I have seen several database cache engines, all are pretty dumb (i.e.: keep this query cached for X minutes) and require that you simply by hand remove the entire cache repository following a INSERT / UPDATE / DELETE query continues to be performed.

About two or three years back I developed an alternate DB cache system for any project I had been focusing on, the concept was essentially to make use of regular expressions to obtain the table(s) involved with a specific SQL query:

$query_patterns = array
(
    'INSERT' => '/INTO\s+(\w+)\s+/i',
    'SELECT' => '/FROM\s+((?:[\w]|,\s*)+)(?:\s+(?:[LEFT|RIGHT|OUTER|INNER|NATURAL|CROSS]\s*)*JOIN\s+((?:[\w]|,\s*)+)\s*)*/i',
    'UPDATE' => '/UPDATE\s+(\w+)\s+SET/i',
    'DELETE' => '/FROM\s+((?:[\w]|,\s*)+)/i',
    'REPLACE' => '/INTO\s+(\w+)\s+/i',
    'TRUNCATE' => '/TRUNCATE\s+(\w+)/i',
    'LOAD' => '/INTO\s+TABLE\s+(\w+)/i',
);

I understand these regexs most likely possess some defects (my regex abilities were pretty eco-friendly in those days) and clearly don't match nested queries, consider I never rely on them that is not an issue for me personally.

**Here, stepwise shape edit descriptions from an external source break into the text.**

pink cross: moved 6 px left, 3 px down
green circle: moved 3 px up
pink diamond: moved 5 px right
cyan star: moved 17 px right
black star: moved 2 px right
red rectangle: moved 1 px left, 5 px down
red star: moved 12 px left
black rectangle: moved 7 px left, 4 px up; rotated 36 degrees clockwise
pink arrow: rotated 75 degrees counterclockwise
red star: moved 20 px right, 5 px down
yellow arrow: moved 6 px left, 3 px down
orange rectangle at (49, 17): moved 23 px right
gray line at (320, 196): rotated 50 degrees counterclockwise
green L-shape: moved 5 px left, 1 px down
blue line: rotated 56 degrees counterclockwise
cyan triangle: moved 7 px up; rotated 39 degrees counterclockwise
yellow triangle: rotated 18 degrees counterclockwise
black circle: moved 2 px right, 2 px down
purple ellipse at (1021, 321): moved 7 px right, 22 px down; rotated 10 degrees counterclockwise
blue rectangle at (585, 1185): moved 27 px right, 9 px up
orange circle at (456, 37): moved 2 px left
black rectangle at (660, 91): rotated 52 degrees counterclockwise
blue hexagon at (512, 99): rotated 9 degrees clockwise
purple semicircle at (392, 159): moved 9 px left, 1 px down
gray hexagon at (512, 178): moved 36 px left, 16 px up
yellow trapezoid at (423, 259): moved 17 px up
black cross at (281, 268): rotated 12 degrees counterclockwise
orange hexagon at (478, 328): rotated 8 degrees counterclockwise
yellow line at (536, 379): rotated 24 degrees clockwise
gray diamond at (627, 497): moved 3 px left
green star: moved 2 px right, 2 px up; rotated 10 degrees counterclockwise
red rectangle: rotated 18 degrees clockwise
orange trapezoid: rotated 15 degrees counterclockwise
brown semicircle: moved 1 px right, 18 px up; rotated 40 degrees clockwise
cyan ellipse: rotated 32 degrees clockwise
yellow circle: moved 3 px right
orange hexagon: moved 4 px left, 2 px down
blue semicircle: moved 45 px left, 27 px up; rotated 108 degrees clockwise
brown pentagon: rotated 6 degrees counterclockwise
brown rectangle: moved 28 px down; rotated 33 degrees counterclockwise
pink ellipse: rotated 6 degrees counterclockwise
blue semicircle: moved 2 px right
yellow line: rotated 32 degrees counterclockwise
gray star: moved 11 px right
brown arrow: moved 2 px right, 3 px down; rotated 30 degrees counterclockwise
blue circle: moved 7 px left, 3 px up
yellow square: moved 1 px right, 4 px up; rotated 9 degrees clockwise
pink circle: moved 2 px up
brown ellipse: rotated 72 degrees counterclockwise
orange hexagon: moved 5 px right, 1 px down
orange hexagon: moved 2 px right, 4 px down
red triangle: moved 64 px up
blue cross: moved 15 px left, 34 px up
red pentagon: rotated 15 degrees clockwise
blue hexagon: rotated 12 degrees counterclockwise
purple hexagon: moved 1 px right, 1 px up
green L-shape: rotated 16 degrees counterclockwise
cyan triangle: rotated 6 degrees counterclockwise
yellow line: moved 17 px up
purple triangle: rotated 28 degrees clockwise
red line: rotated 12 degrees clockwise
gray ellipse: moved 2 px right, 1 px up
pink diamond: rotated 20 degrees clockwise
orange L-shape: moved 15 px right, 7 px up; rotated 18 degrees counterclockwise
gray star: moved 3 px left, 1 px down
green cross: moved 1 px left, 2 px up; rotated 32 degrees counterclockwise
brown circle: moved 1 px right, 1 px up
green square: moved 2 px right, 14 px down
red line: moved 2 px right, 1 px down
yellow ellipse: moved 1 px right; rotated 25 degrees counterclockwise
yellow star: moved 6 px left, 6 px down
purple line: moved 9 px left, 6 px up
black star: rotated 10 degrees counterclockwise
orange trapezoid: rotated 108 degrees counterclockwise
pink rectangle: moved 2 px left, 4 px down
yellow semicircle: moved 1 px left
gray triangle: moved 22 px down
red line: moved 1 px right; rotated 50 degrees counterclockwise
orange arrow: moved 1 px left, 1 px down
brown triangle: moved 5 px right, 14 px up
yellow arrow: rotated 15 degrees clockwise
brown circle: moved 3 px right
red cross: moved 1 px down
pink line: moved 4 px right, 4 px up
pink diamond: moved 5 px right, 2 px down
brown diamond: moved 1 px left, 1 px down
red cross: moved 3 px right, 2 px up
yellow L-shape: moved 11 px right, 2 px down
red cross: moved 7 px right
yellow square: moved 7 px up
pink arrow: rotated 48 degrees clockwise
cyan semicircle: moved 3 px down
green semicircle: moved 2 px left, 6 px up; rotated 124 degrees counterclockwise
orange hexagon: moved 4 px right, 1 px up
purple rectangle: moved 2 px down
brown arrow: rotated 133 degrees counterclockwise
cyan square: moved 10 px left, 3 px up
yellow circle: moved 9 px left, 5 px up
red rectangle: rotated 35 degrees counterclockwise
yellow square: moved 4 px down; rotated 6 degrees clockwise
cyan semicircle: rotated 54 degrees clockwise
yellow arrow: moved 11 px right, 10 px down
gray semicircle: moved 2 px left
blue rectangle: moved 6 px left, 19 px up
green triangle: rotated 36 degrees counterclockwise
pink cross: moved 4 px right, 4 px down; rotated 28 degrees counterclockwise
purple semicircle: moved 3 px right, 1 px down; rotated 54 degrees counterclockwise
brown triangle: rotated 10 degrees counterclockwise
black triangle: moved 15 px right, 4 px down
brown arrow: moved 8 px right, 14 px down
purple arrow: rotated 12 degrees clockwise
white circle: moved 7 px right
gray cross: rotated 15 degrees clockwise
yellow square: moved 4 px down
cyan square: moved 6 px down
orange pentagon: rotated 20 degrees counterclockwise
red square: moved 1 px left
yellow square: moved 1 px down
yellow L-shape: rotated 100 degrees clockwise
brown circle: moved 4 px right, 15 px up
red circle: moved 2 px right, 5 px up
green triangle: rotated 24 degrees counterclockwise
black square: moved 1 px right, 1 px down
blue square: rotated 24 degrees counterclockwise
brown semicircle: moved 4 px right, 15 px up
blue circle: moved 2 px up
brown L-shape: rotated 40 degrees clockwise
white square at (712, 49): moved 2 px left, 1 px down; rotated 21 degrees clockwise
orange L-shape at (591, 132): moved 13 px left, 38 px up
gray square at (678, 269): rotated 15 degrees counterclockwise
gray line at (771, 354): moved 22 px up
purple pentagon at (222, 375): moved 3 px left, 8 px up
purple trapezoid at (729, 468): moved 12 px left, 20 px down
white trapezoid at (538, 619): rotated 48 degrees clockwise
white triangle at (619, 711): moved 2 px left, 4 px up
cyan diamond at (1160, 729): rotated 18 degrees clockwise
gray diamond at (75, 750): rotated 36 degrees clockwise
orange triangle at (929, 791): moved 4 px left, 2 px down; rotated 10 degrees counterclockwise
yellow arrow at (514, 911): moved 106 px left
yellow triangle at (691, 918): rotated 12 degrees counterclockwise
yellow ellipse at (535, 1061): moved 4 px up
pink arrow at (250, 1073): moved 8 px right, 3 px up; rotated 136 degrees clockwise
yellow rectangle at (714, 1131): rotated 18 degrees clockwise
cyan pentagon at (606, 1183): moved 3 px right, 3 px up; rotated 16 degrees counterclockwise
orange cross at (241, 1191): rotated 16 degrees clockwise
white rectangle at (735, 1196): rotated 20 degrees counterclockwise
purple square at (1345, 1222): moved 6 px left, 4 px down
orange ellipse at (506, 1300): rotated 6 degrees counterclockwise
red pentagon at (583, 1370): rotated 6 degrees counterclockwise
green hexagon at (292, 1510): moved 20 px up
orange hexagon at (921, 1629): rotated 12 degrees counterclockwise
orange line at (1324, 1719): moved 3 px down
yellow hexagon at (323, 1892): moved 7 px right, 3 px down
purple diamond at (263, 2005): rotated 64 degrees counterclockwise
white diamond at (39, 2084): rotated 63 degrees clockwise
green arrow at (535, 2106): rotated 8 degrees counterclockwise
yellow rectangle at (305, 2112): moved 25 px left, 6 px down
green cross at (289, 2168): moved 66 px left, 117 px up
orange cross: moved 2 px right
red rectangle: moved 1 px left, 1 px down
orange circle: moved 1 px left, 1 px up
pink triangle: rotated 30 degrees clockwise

Anyway, after locating the involved tables I'd alphabetically sort them and make up a new folder within the cache repository using the following naming convention:

+table_a+table_b+table_c+table_...+

Just in case of the SELECT query, I'd fetch the outcomes in the database, serialize() them and store them within the appropriate cache folder, so for example the outcomes from the following query:

SELECT `table_a`.`title`, `table_b`.`description` FROM `table_a`, `table_b` WHERE `table_a`.`id` <= 10 ORDER BY `table_a`.`id` ASC;

Could be saved in:

/cache/+table_a+table_b+/079138e64d88039ab9cb2eab3b6bdb7b.md5

The MD5 being the query itself. Upon a consequent Choose query the outcomes could be trivial to fetch.

Just in case of any other kind of write query (INSERT, REPLACE, UPDATE, DELETE and so forth) I'd glob() all of the folders which had +matched_table(s)+ within their title all remove all of the file contents. By doing this it can't be essential to remove the entire cache, only the cache utilized by the affected and related tables.

The machine labored pretty much and also the difference of performance was visible - even though project had a lot more read queries than write queries. Since that time I began using transactions, FK CASCADE UPDATES / DELETES rather than had time to master the machine to really make it use these functions.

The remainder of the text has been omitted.